Meeting Abstract

97.2  Saturday, Jan. 7  The silent flight of owls BACHMANN, Thomas; Technische Universit├Ąt Darmstadt, Germany bachmann@sla.tu-darmstadt.de

Barn owls are nocturnal birds of prey that detect prey mainly by using acoustic information. To improve the localization of prey owls evolved a slow and silent flight. Here, anatomical adaptations of barn owl wings to low speed and silent flight are presented. Three-dimensional surface scans and reconstructions of internal structures such as bones, skin and feather rachises were used to analyze aerodynamically relevant parameters. Fixed barn owl wings and artificially manufactured airfoil models were investigated in wind tunnel experiments to visualize the flow around the wing. Barn owl wings are huge in relation to their body mass leading to a low wing-loading. This enables the owl to fly slowly and increases the maneuverability. The skeleton elements of the wing appear elongated and narrow with little space for muscles. This observation suggests a rather steady flight with little movements within the wing.

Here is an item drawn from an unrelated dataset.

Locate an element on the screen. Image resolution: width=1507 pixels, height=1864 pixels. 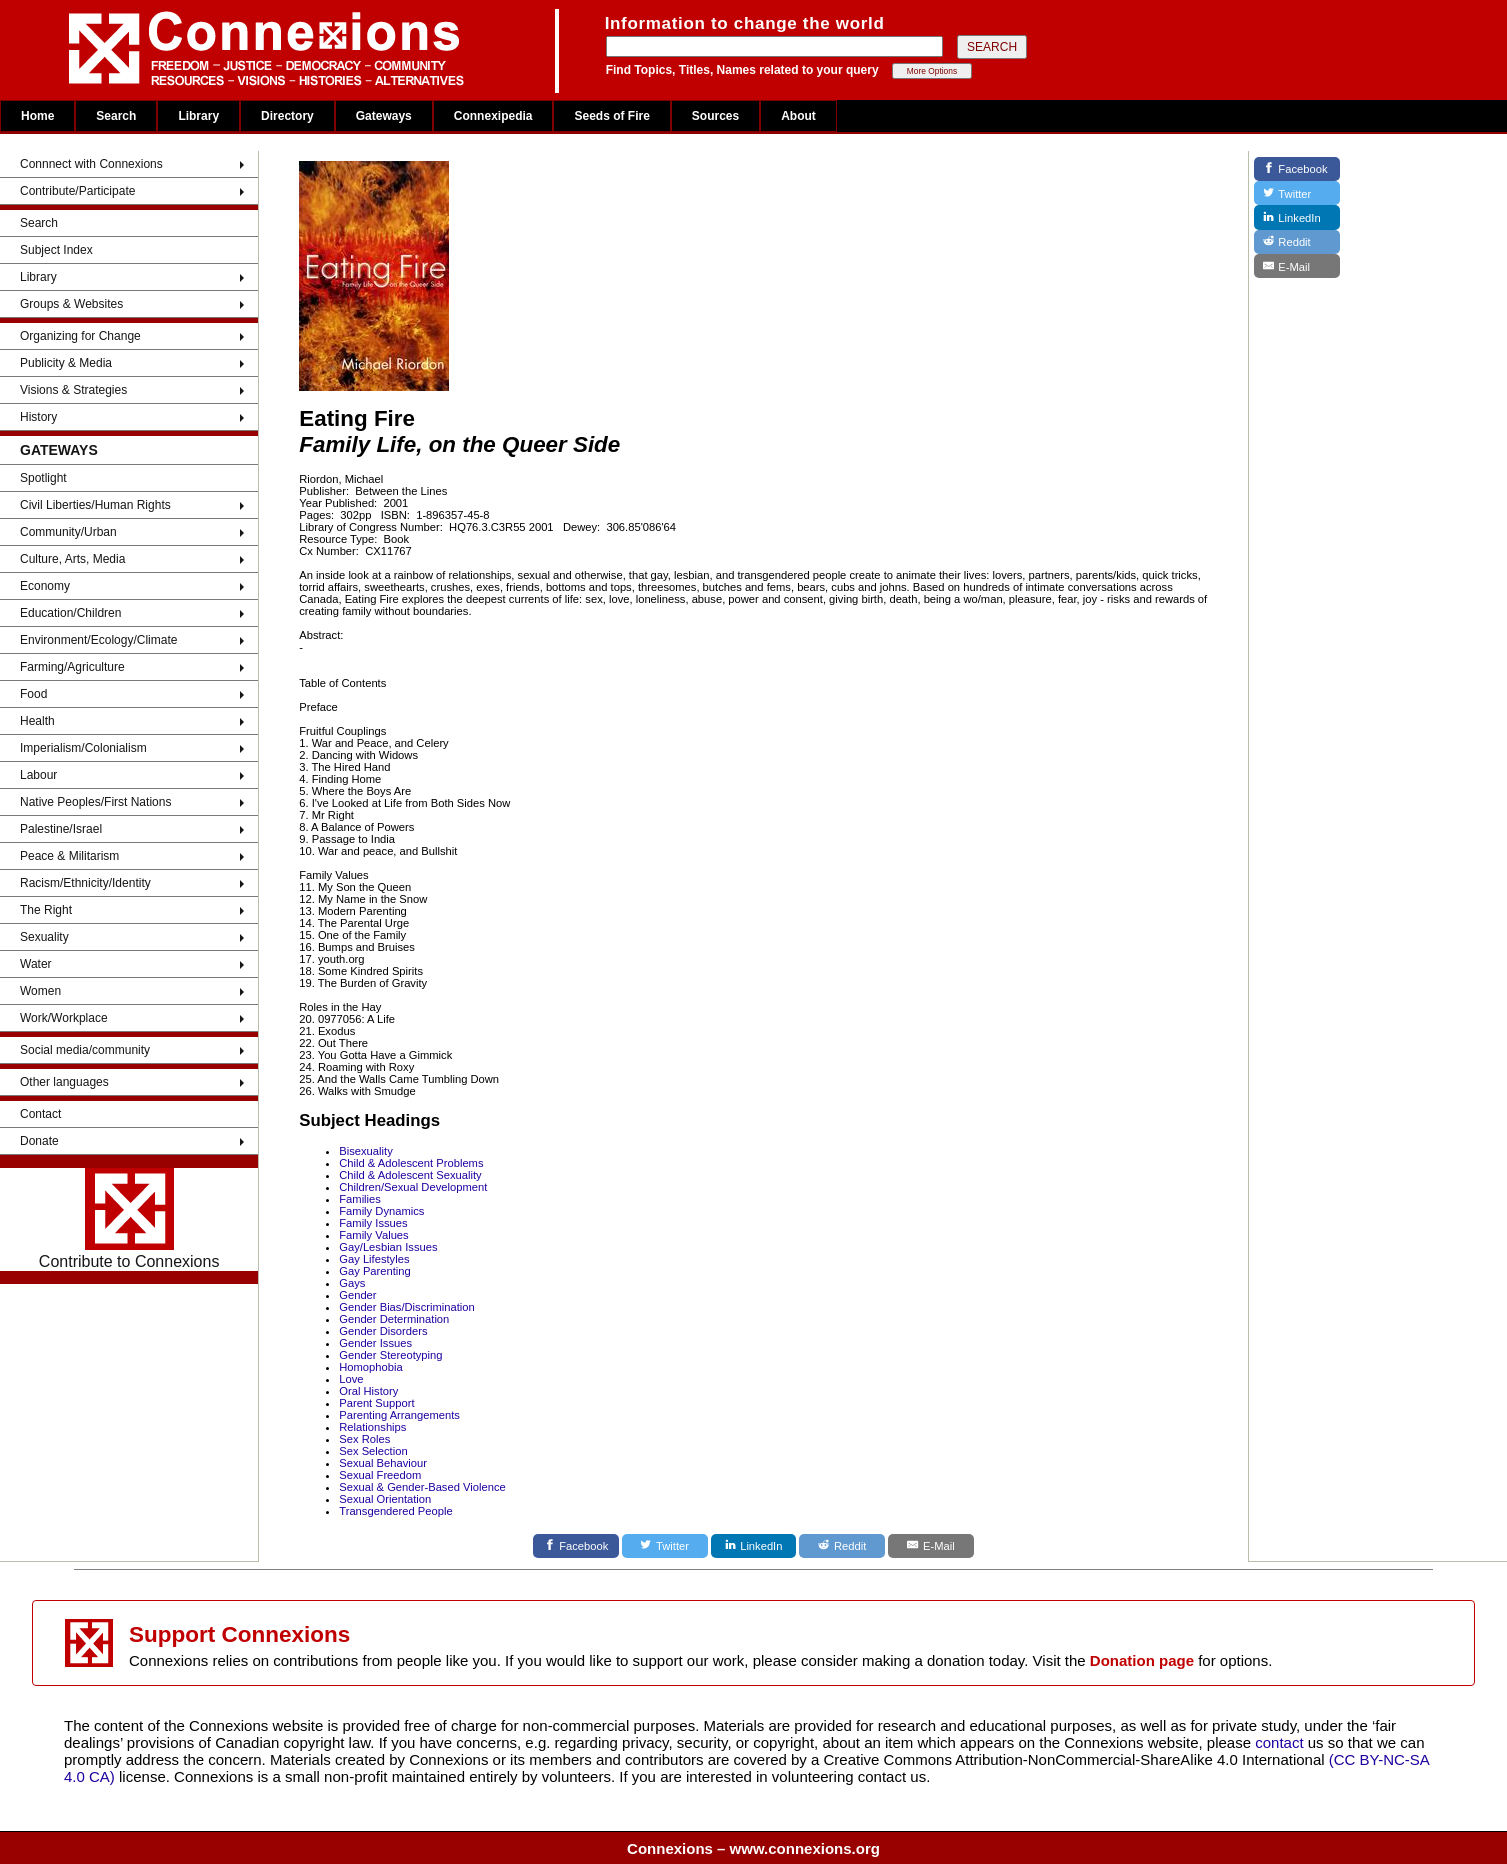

Since movements within the wing causes the feathers to rub against each other, wing movement produces sound emission. Barn owls reduced this noise during flight by a low wing-beat frequency. Additionally, a velvet-like surface structure of the barn owl feathers decreases friction noise and stabilize the air flow around the wing. A serrated leading-edge enriches the boundary layer of the wing energetically by which the flow stays laminar. Fringes along the trailing edge of the wing allow a smooth transition of the different air flows of the upper and lower side. The interaction of these anatomical specializations and the specific flight behavior of owls result in a silent flight.